The answer should be each line of the records that contains the word "Creche"; please copy them all.

[Opening Exercise material section]

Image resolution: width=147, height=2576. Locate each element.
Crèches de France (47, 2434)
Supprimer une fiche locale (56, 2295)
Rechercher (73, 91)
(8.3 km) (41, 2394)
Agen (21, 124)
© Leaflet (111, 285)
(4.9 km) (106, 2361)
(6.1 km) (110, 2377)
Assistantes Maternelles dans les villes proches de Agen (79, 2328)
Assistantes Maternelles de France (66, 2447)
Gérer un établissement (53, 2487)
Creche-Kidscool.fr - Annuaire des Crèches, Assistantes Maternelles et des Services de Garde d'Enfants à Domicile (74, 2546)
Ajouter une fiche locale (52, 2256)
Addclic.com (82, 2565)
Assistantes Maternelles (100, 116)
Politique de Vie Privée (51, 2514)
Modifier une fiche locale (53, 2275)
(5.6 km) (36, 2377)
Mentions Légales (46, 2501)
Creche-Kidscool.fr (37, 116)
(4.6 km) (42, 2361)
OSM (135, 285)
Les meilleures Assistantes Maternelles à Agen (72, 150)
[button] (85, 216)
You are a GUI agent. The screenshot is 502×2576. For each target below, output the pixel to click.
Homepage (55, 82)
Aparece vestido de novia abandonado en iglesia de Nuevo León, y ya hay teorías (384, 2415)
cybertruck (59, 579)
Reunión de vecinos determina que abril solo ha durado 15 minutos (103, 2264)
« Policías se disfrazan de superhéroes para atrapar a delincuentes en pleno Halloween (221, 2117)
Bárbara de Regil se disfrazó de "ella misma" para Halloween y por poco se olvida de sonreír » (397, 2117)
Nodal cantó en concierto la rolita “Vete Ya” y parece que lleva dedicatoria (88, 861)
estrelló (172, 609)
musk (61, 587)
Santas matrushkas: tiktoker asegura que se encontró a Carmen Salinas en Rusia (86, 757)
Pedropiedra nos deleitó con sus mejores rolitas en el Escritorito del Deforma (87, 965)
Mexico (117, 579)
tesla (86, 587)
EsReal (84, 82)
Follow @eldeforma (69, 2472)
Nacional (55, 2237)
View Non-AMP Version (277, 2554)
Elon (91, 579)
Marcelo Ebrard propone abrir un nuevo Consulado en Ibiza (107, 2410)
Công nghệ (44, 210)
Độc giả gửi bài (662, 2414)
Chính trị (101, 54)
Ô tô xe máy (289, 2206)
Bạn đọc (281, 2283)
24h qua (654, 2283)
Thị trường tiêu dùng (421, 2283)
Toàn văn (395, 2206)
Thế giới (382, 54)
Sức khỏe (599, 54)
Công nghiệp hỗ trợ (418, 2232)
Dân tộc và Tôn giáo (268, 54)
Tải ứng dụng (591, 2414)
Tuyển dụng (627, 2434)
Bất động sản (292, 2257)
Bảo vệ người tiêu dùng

[Closing Exercise material section]

**Answer to the exercise:**
Creche-Kidscool.fr - Annuaire des Crèches, Assistantes Maternelles et des Services de Garde d'Enfants à Domicile (74, 2546)
Creche-Kidscool.fr (37, 116)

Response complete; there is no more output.